The tone and rhetoric of this year’s meeting seemed a great deal different than what I read about last year’s meeting.  Gone was the doctor bashing by keynote speakers.  Instead we heard talks like the one from NIH director Dr. Francis Collins.   His literature review showed there are only 30 published, randomized, and controlled studies of mHealth technology.  Of those studies only 6 showed that mHealth showed a statistically significant improvement in patient care. He admonished the audience to subject mHealth technology to the same rigorous, statistically relevant testing that is given to other potential advances in health care.

Bravo.  Music to my ears.  That is something everyone in mHealth needs to hear.

Other speakers and panelists shared similar views.  I was also pleased to hear several acknowledgements of the critical role physicians must take in mHealth.  Until that point I had wondered if some mHealth proponents thought they needed doctors at all.

I was delighted to meet Arthur Lane, Director of Mobile Healthcare Solutions at Verizon Wireless.  Readers of my blog may recall I (unfavorably) reviewed Verizon’s home monitoring program for congestive heart failure (CHF) patients.   After discussing with Arthur my concerns about the program I realized we were very much on the same page.  He is aware of the literature, including the Yale study showing no benefit for home monitoring of CHF patients.  He has a very grounded approach to solving the issues raised by the medical literature.  That conversation changed my opinion of the project.  I like what they are doing.

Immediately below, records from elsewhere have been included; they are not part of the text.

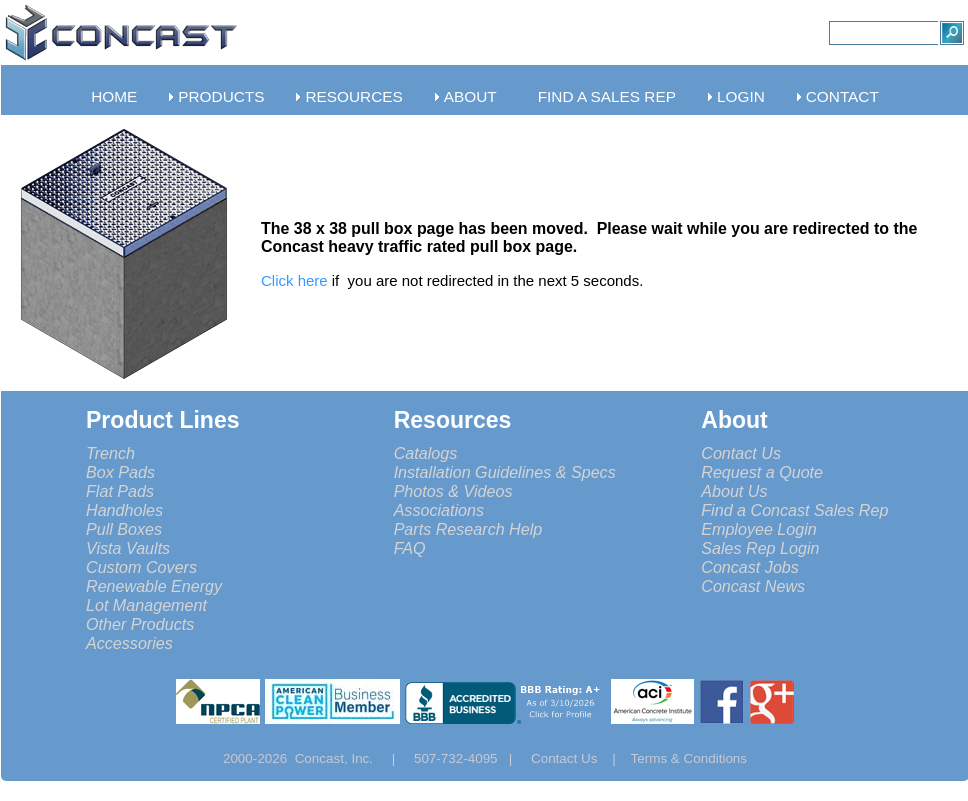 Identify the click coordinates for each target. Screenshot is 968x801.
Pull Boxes (124, 529)
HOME (114, 96)
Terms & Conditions (689, 758)
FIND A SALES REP (607, 96)
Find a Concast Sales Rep (794, 510)
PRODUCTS (221, 96)
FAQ (410, 548)
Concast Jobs (750, 567)
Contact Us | (581, 758)
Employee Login (759, 529)
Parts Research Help (468, 529)
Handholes (124, 510)
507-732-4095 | (470, 758)
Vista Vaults (128, 548)
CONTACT (842, 96)
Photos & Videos (453, 491)
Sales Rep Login (760, 548)
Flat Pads (120, 491)
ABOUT (470, 96)
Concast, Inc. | (350, 758)
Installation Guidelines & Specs (505, 472)
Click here (294, 280)
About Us (734, 491)
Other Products (140, 624)
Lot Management (146, 605)
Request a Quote (762, 472)
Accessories (129, 643)
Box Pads (120, 472)
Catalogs (426, 453)
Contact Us (741, 453)
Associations (439, 510)
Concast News (753, 586)
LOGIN (741, 96)
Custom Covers (141, 567)
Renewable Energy (154, 586)
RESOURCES (353, 96)
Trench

I was also a panelist in a discussion entitled “Converting to mHealth: How to Drive Change”.  We had a very spirited discussion before a standing-room-only crowd.  I was very impressed with the moderator and the other panelists as well as the questions from the audience.  Much of the discussion addressed the relationship of doctors to health IT folks and the relative role of each in driving mHealth forward.  The discussion demonstrated that this is a complex issue with emotions on both sides.  I’ll have more to say about this in a future post.

It was gratifying to come home with my faith as least partially restored.  mHealth has matured over the past year.  And perhaps my own feelings about mHealth have matured as well.